The system considers two major factors: scope and novelty. “First and foremost, the article has to be in the scope of the journal,” Dr. Bhattacharyya explained. “Say the journal is on artificial intelligence, and the submission is based on thermodynamics. Then clearly the article is out of scope, and the journal would not be able to accept it.”
Once an article has been deemed to be within the scope of the journal, however, it must also be considered novel.
“The detection of whether something is novel or non-novel is a machine-learning problem,” Dr. Bhattacharyya said. “No respectable journal would accept an article unless the article has something novel to say. We could simply compare words and phrases to see if these are present in existing articles, but that could be misleading; a novel text could appear similar to others on the surface. To solve this, we need to go deeper, using machine learning tools.”

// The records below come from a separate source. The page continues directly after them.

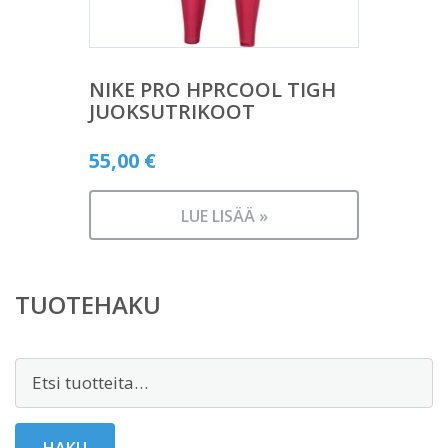
NIKE PRO HPRCOOL TIGH
JUOKSUTRIKOOT
55,00
€
LUE LISÄÄ »
TUOTEHAKU
Etsi:
HAKU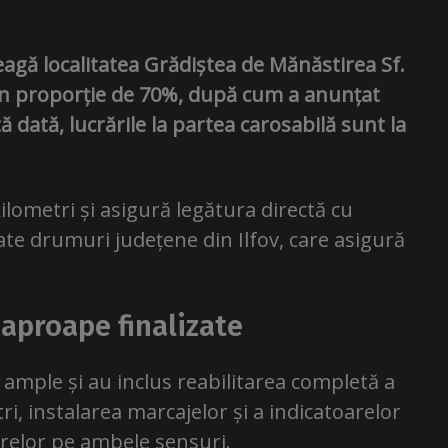
leagă localitatea Grădiștea de Mănăstirea Sf.
e în proporție de 70%, după cum a anunțat
ă dată, lucrările la partea carosabilă sunt la
lometri și asigură legătura directă cu
late drumuri județene din Ilfov, care asigură
 aproape finalizate
 ample și au inclus reabilitarea completă a
ri, instalarea marcajelor și a indicatoarelor
arelor pe ambele sensuri.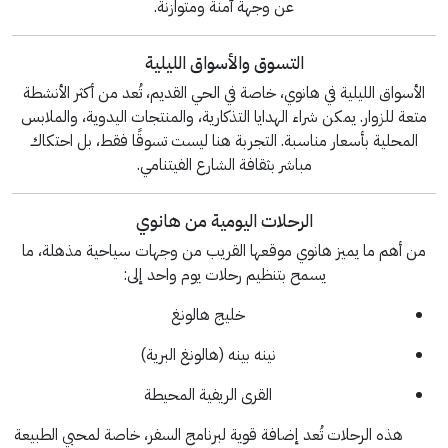
عن وجهة آمنة ومتوازنة.
التسوق والأسواق الليلية
الأسواق الليلية في هانوي، خاصة في الحي القديم، تُعد من أكثر الأنشطة
متعة للزوار. يمكن شراء الهدايا التذكارية، والمنتجات اليدوية، والملابس
المحلية بأسعار مناسبة. التجربة هنا ليست تسوقًا فقط، بل احتكاك
مباشر بثقافة الشارع الفيتنامي.
الرحلات اليومية من هانوي
من أهم ما يميز هانوي موقعها القريب من وجهات سياحية مذهلة، ما
يسمح بتنظيم رحلات يوم واحد إلى:
خليج هالونغ
نينه بينه (هالونغ البرية)
القرى الريفية المحيطة
هذه الرحلات تُعد إضافة قوية لبرنامج السفر، خاصة لمحبي الطبيعة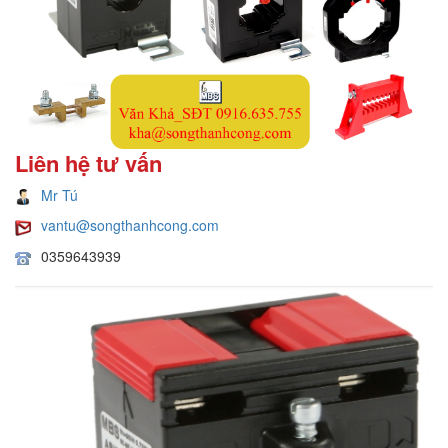
Liên hệ tư vấn
Mr Tú
vantu@songthanhcong.com
0359643939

Bhattacharyya explained the process they developed, trying it out with newspaper articles:
We started comparing documents based on lexical similarity, stylistic similarity, and finally, deep semantic similarity, using word, sentence, and paragraph vectors. We created semantic representations of these documents and then checked to see how similar they are to existing documents in the semantic space.
Once Dr. Bhattacharyya’s team is able to determine novelty in newspaper articles, they’ll tackle scientific articles. “We aim to employ the knowledge gained from these experiments on existing scientific data, via the Scopus database, thanks to Elsevier.”
Each of these teams is creating systems to perform tasks that only a few years ago would have been impossible for computers, but which are now becoming commonplace as a result of their collaborations with Elsevier.
Dr. Bhattacharyya reflected on his work:
It is important that our research is tied up with an actual problem. It is important that a live problem should drive the research. This collaboration with Elsevier has been extremely fruitful and useful in that we have got a real, live problem in front of us. We are from academia; academia is always on the lookout for problems that matter.